Daya Master married his wife, a teacher, in 1996. They have a daughter.

==Militant==
It's alleged that when the Indian Peace Keeping Force occupied northern Sri Lanka in the late 1980s, the Eelam People's Revolutionary Liberation Front (EPRLF), an Indian-backed Tamil militant group, arrested and tortured Daya Master for supporting the LTTE. It's alleged that Daya Master only survived death due to the pity shown by EPRLF commander Sugi.

Daya Master grew closer to LTTE in the early 1990s and during the 1994 peace process he, on behalf of the LTTE, met with dignitaries from the South who were visiting Jaffna Peninsula. Later, with the help of Colonel Soosai, he became the LTTE's media spokesman. He came to prominence as the LTTE's public relations man during the 2002–2006 cease fire.

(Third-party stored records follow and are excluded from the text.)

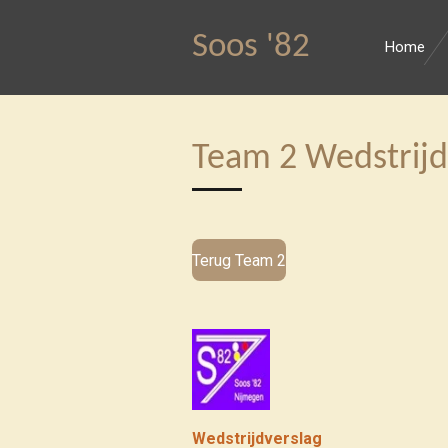
Ga
Soos '82
Home
direct
naar
de
hoofdinhoud
Team 2 Wedstrijd
Terug Team 2
Wedstrijdverslag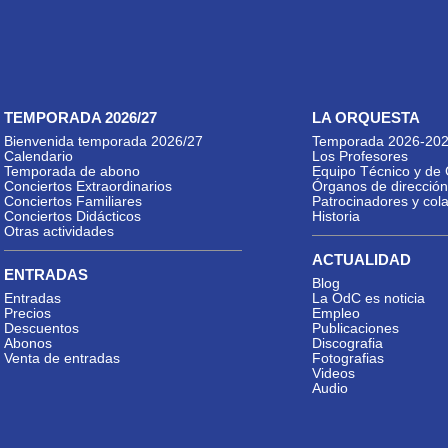
TEMPORADA 2026/27
LA ORQUESTA
Bienvenida temporada 2026/27
Temporada 2026-20
Calendario
Los Profesores
Temporada de abono
Equipo Técnico y de 
Conciertos Extraordinarios
Órganos de dirección
Conciertos Familiares
Patrocinadores y col
Conciertos Didácticos
Historia
Otras actividades
ACTUALIDAD
ENTRADAS
Blog
Entradas
La OdC es noticia
Precios
Empleo
Descuentos
Publicaciones
Abonos
Discografia
Venta de entradas
Fotografias
Videos
Audio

After suffering a heart attack Daya Master was admitted to the private Apollo Hospital in Colombo on 13 July 2006 to undergo an angiogram. He was transported from Kilinochchi to Colombo with military escort in the Mitsubishi Montero belonging to UPFA provincial minister Ananda Sarath Kumara Rathnayake. The Sinhalese nationalist National Movement Against Terrorism staged a protest outside the hospital on 14 July 2006, demanding Daya Master's arrest. Daya Master was discharged on 15 July 2006. He returned to Kilinochchi, escorted by the Sri Lankan military and the Sri Lanka Monitoring Mission (SLMM). It was reported that the SLMM had paid the hospital bill. The SLMM denied the reports. It was alleged that the Sri Lankan Government had allowed Daya Master to travel to Colombo in return for the LTTE releasing Sub Inspector Bandujeewa Bopitigoda. Bopitigoda was released on 26 August 2006.

Daya Master and his colleague George Master surrendered to the Sri Lankan military at Puthumatalan on 20 April 2009, just days before the civil war ended with the defeat of the LTTE. The two men were arrested and taken to Colombo. They were taken to the 4th floor of the Criminal Investigation Department headquarters in Colombo to be interrogated. The CID's 4th floor is notorious for alleged torture, rape and other human rights abuses. After being "rehabilitated" the two men were sent to jail.

Days after defecting, Daya Master claimed that the LTTE had shot dead two hundred civilians trying to flee the fighting. After the end of the war in May 2009 Daya Master and Karuna Amman were flown to Puthumatalan by the Sri Lankan military to identify the body of LTTE leader V. Prabhakaran.

Daya Master and George Master were detained under the Prevention of Terrorism Act (PTA) but were not charged. They were released on bail by Colombo Chief Magistrate Nishantha Hapuarachchi in September 2009 after the CID claimed that there wasn't any evidence to prosecute the two men under the PTA. One of the bail conditions was that they both had to report to CID headquarters in Colombo once a month but this condition was relaxed in February 2010 after which they only had to report to the CID office in Jaffna.

==Later life==
Daya Master then started working on the news desk for Dish Asia Network (DAN TV), a somewhat pro-government broadcaster based in northern Sri Lanka owned and operated by one-time Minister of the Mahinda Rajapaksa Cabinet- Douglas Devananda.

In April 2013 Daya Master announced that he would contest the upcoming elections to Northern Provincial Council as a candidate for the governing United People's Freedom Alliance (UPFA). It was reported that the UPFA was considering Daya Master to be its chief ministerial candidate.